# Source material
== Segment start ==

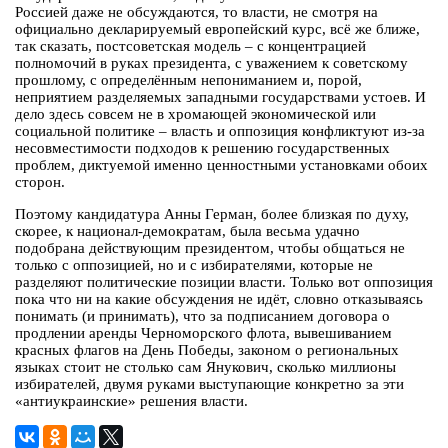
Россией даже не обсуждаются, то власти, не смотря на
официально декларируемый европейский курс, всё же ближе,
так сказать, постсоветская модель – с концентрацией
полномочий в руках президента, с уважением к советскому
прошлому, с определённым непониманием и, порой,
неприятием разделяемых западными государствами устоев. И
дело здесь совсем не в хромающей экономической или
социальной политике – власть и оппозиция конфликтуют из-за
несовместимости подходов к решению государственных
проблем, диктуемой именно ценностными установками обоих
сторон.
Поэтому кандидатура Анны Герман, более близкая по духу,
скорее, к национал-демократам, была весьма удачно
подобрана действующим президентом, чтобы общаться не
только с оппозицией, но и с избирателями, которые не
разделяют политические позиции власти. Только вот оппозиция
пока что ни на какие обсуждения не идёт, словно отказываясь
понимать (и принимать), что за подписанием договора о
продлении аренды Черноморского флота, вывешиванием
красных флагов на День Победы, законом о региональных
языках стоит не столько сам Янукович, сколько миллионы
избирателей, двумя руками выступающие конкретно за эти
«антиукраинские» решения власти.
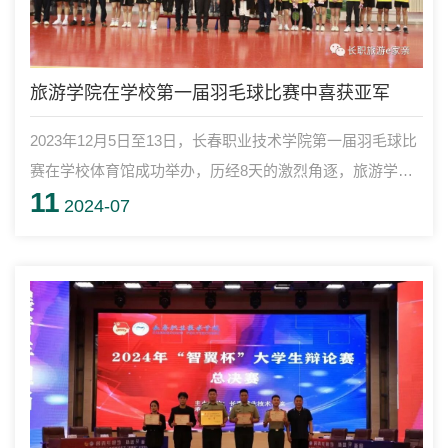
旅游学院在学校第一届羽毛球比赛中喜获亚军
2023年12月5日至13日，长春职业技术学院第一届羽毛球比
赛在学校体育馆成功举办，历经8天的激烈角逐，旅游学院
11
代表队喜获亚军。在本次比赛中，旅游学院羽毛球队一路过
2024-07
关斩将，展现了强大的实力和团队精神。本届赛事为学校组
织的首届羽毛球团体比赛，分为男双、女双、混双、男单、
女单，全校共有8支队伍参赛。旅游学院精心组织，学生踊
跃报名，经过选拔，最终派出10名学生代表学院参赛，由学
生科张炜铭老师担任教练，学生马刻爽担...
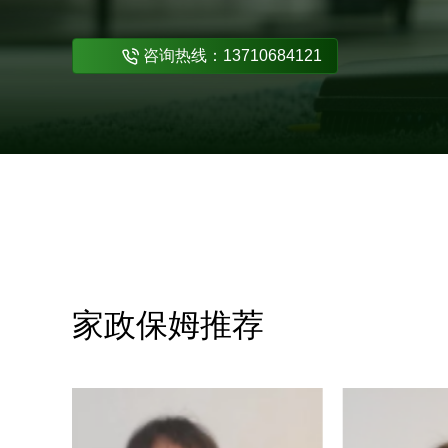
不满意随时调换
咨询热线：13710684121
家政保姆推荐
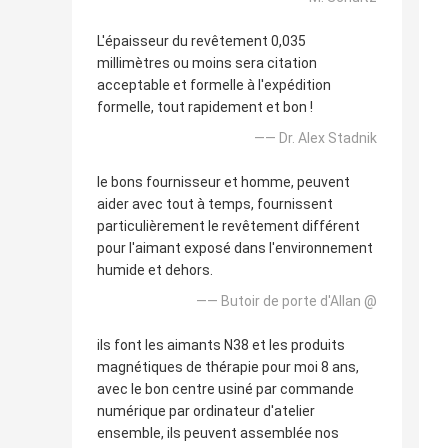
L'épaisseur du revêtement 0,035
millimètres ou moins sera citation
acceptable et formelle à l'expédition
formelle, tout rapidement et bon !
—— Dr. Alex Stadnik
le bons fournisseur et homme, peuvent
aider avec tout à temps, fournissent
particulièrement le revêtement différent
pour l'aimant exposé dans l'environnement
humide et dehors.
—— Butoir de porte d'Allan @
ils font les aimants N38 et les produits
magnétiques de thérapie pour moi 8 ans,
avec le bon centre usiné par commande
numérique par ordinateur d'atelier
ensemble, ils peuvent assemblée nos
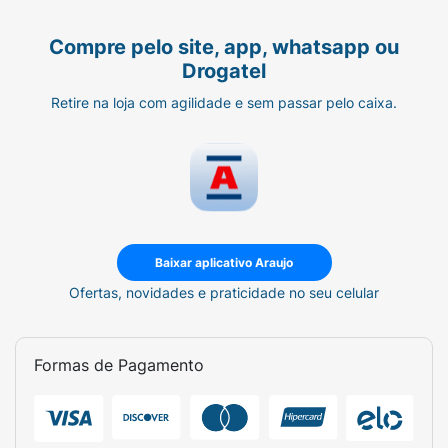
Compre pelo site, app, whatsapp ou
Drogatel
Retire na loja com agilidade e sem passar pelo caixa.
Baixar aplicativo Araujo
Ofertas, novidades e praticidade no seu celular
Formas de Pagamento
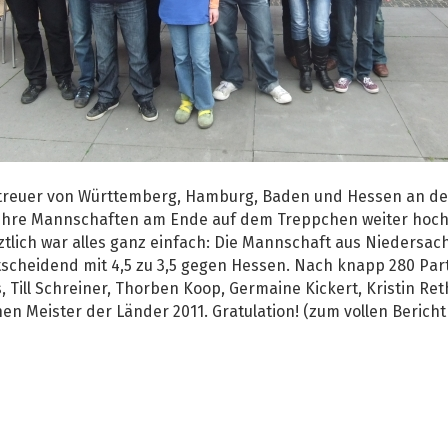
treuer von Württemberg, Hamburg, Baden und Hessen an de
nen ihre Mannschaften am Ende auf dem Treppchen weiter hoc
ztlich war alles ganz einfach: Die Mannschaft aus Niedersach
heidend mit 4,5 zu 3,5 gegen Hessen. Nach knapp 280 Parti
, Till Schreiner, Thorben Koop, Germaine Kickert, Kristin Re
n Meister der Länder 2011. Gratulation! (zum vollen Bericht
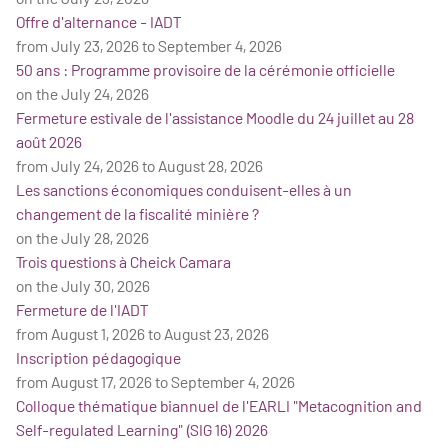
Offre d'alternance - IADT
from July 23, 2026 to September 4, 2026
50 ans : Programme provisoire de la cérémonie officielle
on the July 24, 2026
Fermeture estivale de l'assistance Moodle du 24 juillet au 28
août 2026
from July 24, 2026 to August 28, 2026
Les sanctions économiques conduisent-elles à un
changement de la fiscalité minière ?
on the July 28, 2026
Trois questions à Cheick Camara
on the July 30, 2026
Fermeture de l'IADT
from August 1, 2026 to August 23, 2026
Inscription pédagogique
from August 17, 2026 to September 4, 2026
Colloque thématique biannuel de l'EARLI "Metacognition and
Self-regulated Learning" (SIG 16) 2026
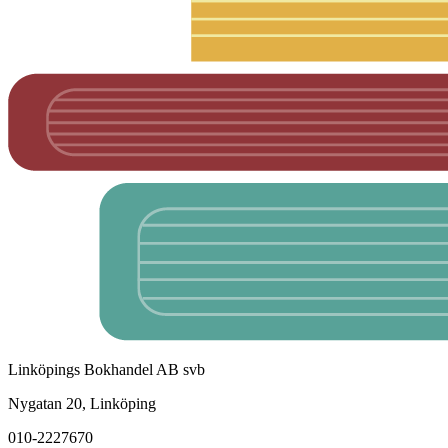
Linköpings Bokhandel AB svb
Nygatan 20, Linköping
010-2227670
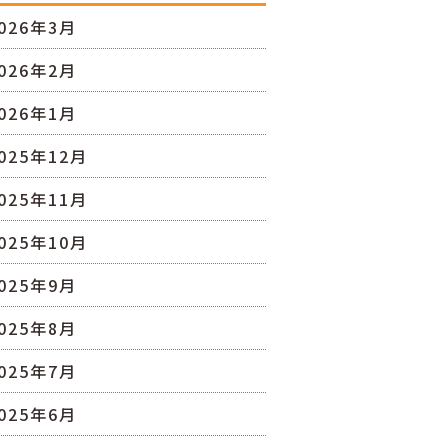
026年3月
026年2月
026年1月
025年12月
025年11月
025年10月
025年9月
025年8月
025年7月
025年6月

== Segment end ==
== Segment start ==

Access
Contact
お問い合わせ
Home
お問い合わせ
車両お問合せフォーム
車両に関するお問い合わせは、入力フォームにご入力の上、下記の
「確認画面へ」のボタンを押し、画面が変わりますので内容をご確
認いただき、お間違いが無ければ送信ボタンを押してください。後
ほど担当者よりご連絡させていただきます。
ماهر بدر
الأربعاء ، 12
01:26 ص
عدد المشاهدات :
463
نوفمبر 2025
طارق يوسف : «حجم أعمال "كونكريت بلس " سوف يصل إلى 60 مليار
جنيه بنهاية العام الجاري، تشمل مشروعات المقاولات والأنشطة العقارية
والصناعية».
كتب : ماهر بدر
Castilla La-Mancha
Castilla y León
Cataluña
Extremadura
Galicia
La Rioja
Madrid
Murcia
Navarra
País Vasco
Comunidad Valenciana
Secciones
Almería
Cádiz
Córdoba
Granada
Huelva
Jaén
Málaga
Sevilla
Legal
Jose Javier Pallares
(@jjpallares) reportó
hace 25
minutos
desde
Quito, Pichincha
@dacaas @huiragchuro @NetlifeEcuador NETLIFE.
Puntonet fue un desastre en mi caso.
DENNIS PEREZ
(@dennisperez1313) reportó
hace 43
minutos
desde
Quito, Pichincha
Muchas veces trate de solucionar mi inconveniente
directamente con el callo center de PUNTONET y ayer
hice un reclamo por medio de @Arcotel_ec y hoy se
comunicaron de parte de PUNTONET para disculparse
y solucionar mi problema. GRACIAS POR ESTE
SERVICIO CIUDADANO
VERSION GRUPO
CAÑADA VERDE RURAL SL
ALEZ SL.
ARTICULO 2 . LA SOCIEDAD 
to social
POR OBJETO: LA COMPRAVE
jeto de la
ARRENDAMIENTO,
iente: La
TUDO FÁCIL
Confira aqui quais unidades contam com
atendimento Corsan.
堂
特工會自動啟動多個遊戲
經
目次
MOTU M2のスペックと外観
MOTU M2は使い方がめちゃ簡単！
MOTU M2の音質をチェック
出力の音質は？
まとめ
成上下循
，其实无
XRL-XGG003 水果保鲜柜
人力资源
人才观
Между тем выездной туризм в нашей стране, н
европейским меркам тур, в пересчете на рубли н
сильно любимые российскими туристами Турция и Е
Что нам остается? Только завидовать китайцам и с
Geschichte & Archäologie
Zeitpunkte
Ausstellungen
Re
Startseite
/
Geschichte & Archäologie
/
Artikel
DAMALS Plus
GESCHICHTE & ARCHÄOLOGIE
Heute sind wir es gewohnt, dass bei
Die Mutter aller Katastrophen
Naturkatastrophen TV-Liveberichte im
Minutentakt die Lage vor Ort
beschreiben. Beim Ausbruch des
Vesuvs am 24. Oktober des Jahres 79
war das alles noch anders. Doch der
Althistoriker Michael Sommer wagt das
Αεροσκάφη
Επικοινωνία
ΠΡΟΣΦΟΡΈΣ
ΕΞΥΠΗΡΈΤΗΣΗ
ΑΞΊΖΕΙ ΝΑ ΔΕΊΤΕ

== Segment end ==

# What is being asked
Of the entries above, repeat exactly the lines between the line with "Россией даже не" and the line with "только с оппозицией, но", inclusive, and no others.

# Solution
Россией даже не обсуждаются, то власти, не смотря на
официально декларируемый европейский курс, всё же ближе,
так сказать, постсоветская модель – с концентрацией
полномочий в руках президента, с уважением к советскому
прошлому, с определённым непониманием и, порой,
неприятием разделяемых западными государствами устоев. И
дело здесь совсем не в хромающей экономической или
социальной политике – власть и оппозиция конфликтуют из-за
несовместимости подходов к решению государственных
проблем, диктуемой именно ценностными установками обоих
сторон.
Поэтому кандидатура Анны Герман, более близкая по духу,
скорее, к национал-демократам, была весьма удачно
подобрана действующим президентом, чтобы общаться не
только с оппозицией, но и с избирателями, которые не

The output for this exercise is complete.